Three values for quadratic equation?

Question

What is the number of value of $a$ for which the equation $$(a^2-1)x^2-(a^2-3a+2)x+a^2-8a+7=0$$, in $'x'$ possess, three distinct roots?

I got confused over the fact that how does a quadratic equation have 3 distinct roots?

Answer 1

If you have a quadratic equation in $x$ (i.e. $a^2-1\neq0$), then there are exactly 2 solutions (counting with multiplicity).

If you have a linear equation ($a^2-1=0$ and $a^2-3a+2\neq0$), then you have 1 solution.

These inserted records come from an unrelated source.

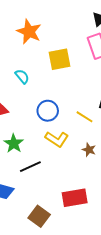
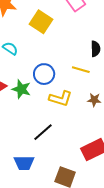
yellow square: (59, 59) -> (41, 22), turned -30
green star: (14, 143) -> (21, 89), moved

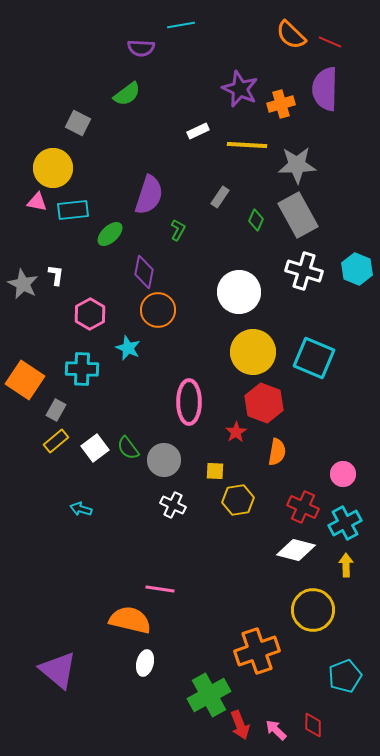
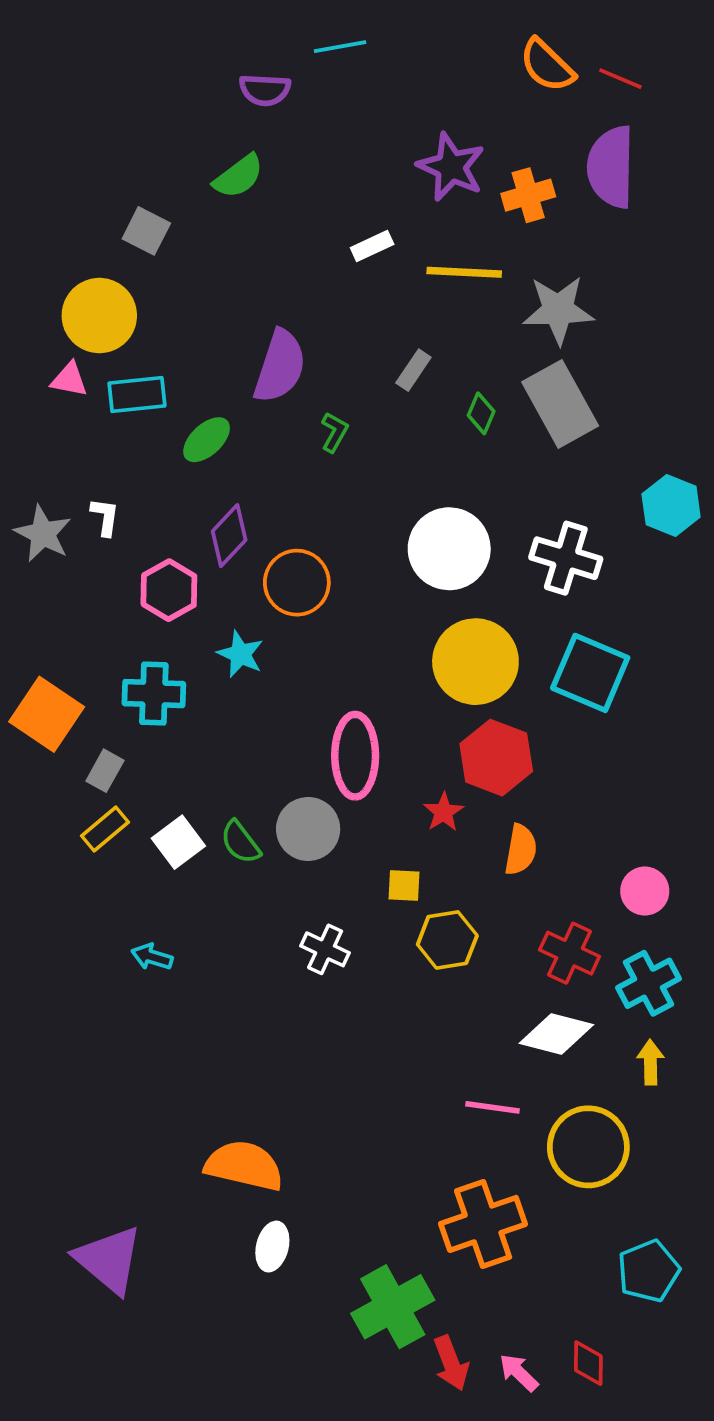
white cross: (304, 271) -> (566, 558), moved
purple diamond: (144, 272) -> (229, 536), moved, turned 32
gray circle: (164, 460) -> (308, 829), moved
pink line: (160, 589) -> (492, 1107), moved

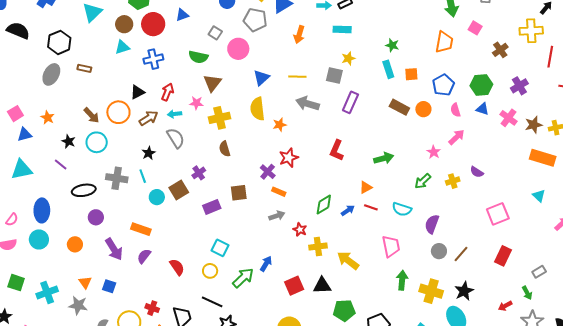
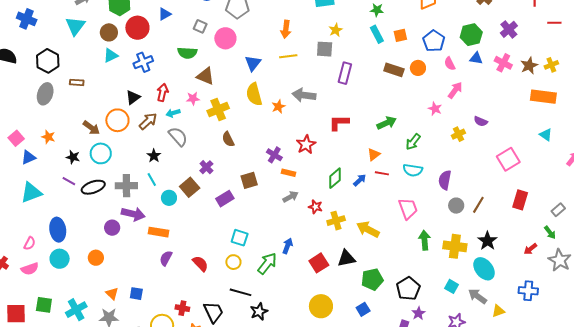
orange arrow: (299, 35) -> (286, 29), moved
brown triangle: (212, 83) -> (205, 76), turned -36
gray arrow: (307, 104) -> (304, 95), moved
red L-shape: (337, 150) -> (339, 123), turned 75
red star: (289, 158) -> (306, 144), moved
green arrow: (423, 181) -> (413, 142), moved
black ellipse: (84, 190) -> (93, 187), moved
purple arrow: (114, 249) -> (133, 214), moved, turned -35

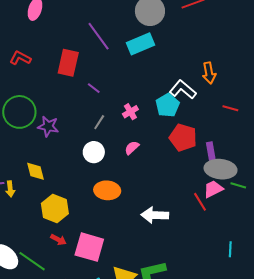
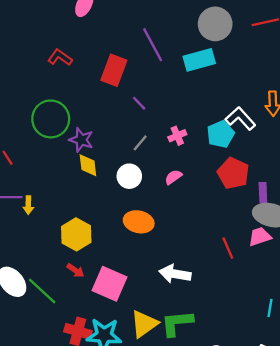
yellow diamond: (35, 171) -> (88, 165), moved
red line: (200, 202) -> (228, 248), moved
white arrow: (155, 215) -> (175, 274), moved

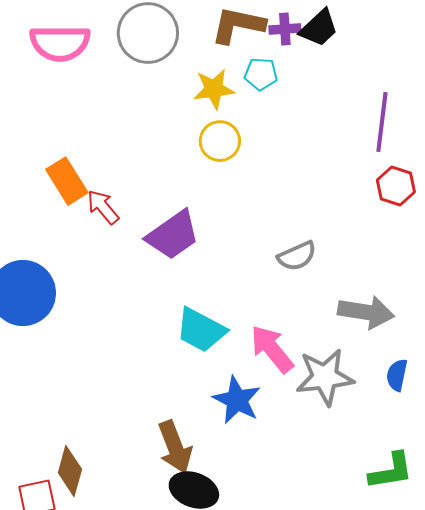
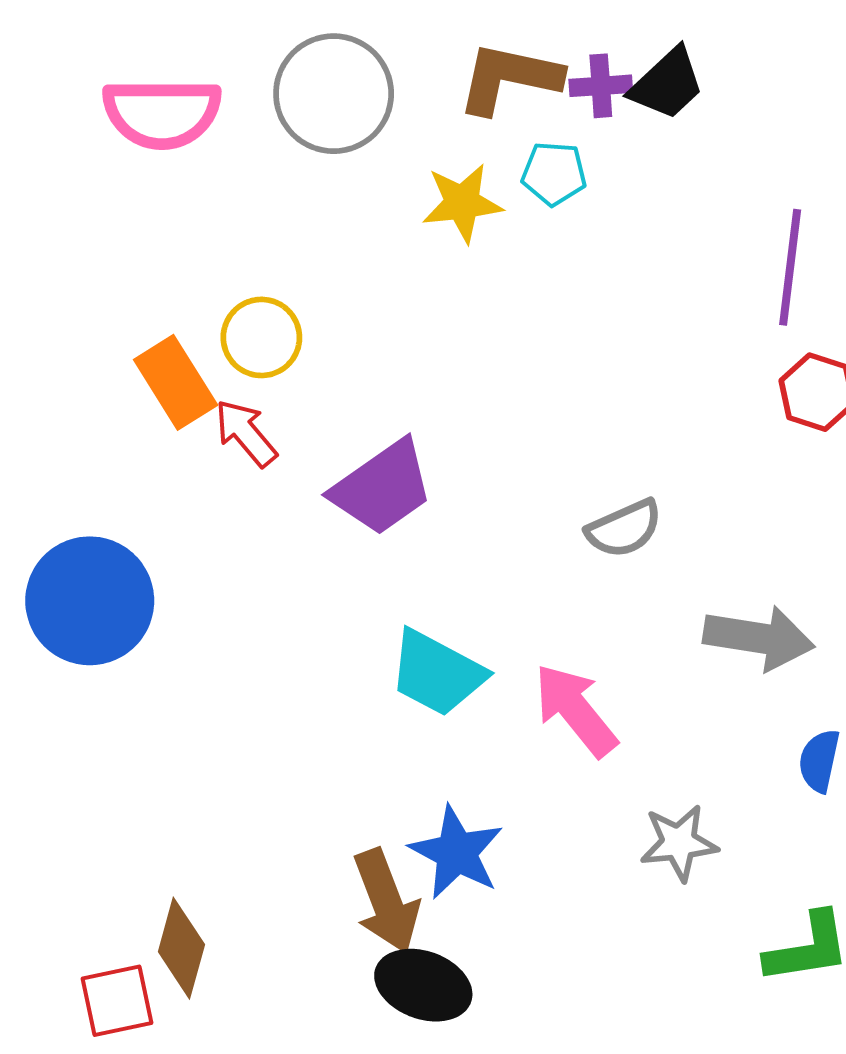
yellow circle: (220, 141) -> (261, 337), moved
gray star: (325, 377) -> (679, 843), moved, size x0.7
blue star: (237, 400) -> (456, 852), moved

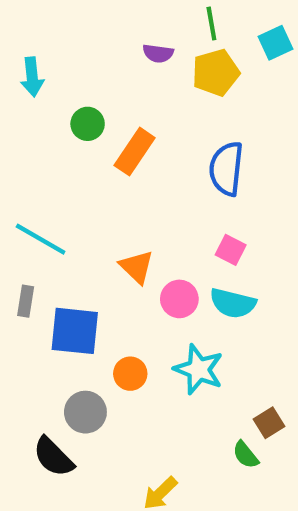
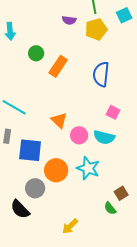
pink square: (231, 250) -> (113, 112), moved
orange circle: (130, 374) -> (56, 170), size x1.5

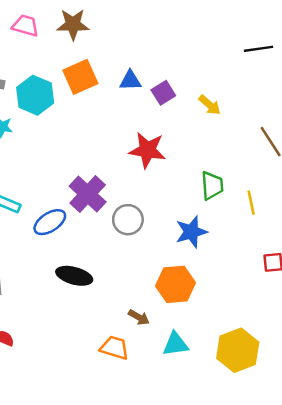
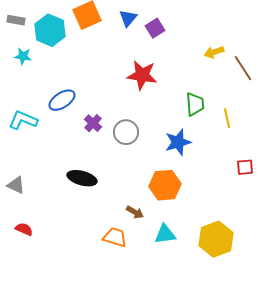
blue triangle: (130, 81) -> (128, 18), turned -48
yellow arrow: (210, 105) -> (214, 52), moved, turned 120
purple cross: (88, 194) -> (93, 123), moved, size x0.6
blue ellipse: (50, 222) -> (62, 100), moved

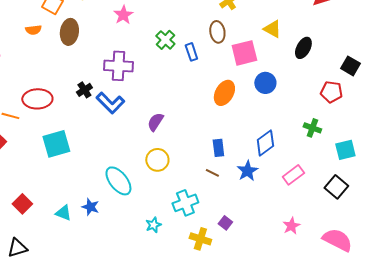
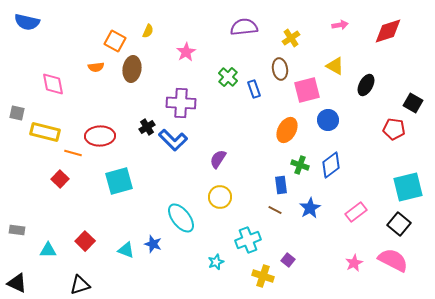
green cross: (312, 128) -> (300, 165), moved
blue diamond: (265, 143) -> (331, 165), moved
cyan square: (345, 150) -> (408, 187), size x1.4
pink semicircle: (337, 240) -> (393, 260), moved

If the whole thing is zero ($a^2-1=0$, $a^2-3a+2=0$ and $a^2-8a+7=0$), then as people have already said, there are infinitely many solutions, and thus three distinct roots. This is the only way that can happen, so you need to see if you can simultaneously solve these three quadratic equations in $a$, then just state three different numbers for the values of $x$.

Answer 2

If $ux^2+vx+w=0$ is a quadratic equation, then this equation has three distinct root $ \iff u=v=w=0$.

Hence $(a^2-1)x^2-(a^2-3a+2)x+a^2-8a+7=0$ has three distinct root $ \iff a=1$.